#70
Hmm… bit at odds, with this one. The technical execution is very good. Your dialogue is on-point, especially in the earlier sections. It feels organic, real, not hackneyed — which would be a very easy trap to fall into here. The anomaly itself is also pretty funny. Satanic Panic as an SCP would've been awkward, so shifting one step to the side and the Satanic Panic as containment for an SCP is smart. Lets you play around with the concept without inviting the weight. P&L buying out the company was also clever.

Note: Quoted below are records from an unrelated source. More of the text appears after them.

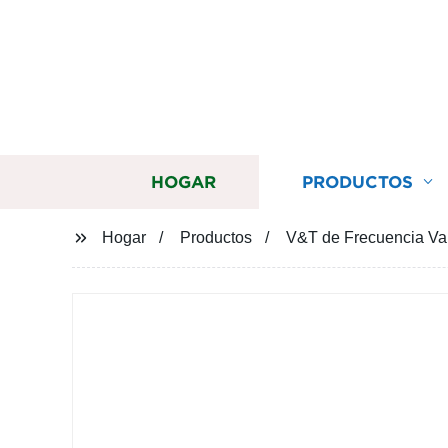
HOGAR
PRODUCTOS
Hogar
Productos
V&T de Frecuencia Var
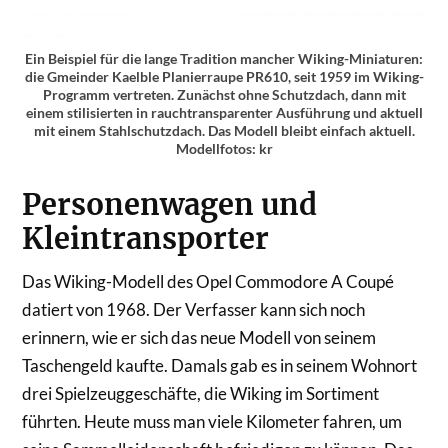
Ein Beispiel für die lange Tradition mancher Wiking-Miniaturen:
die Gmeinder Kaelble Planierraupe PR610, seit 1959 im Wiking-
Programm vertreten. Zunächst ohne Schutzdach, dann mit
einem stilisierten in rauchtransparenter Ausführung und aktuell
mit einem Stahlschutzdach. Das Modell bleibt einfach aktuell.
Modellfotos: kr
Personenwagen und
Kleintransporter
Das Wiking-Modell des Opel Commodore A Coupé
datiert von 1968. Der Verfasser kann sich noch
erinnern, wie er sich das neue Modell von seinem
Taschengeld kaufte. Damals gab es in seinem Wohnort
drei Spielzeuggeschäfte, die Wiking im Sortiment
führten. Heute muss man viele Kilometer fahren, um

My point being that all the component parts here are excellently pulled off, but I don't feel like they add up to anything greater than the sum of their parts. This article is basically three setpieces — the church scene, the GRU-P scene, and the 6237-C scene. Which isn't bad, but they felt like distinct, disparate setpieces rather than a cohesive article. The article jumps from the church scene — which was good, and entertaining — right over to the GRU-P setpiece without organically connecting them. The MTF log served the narrative purpose of showing an example of the anomalous stuff, but you could've done that just as well in like, a summary log. The stuff it lays out, with the entity, is never followed up on.
The GRU-P setpiece is also fine in its own right (though I think the reasoning for his presence is a little flimsy but w/e) and this one actually does lead a little better into the following section. But the final section, with the board meeting, feels awkward because the themes laid out are greed and wealth but those ideas are never brought up in any of the preceding setpieces, even though they're treated like a very matter-of-fact moment. It feels out of left field thematically — also that the company's actions are very abstract, not really grounded in example. The three-moons ending felt similarly out-of-left-field, but that one might just be me.
I think you could've… cut the first section with the MTF log, make it so that the reader's first addendum is the one with Laskin and the reader learning about the company, introduce a new log with the Foundation investigating specifically the ERS building and finding Some Fucked Up Shit to ground the company's anomaly, then close out with the boardroom log. I think that would've let them flow smoother into one another and create a greater whole. But given that the individual pieces are still excellently constructed, I'll leave this as a novote.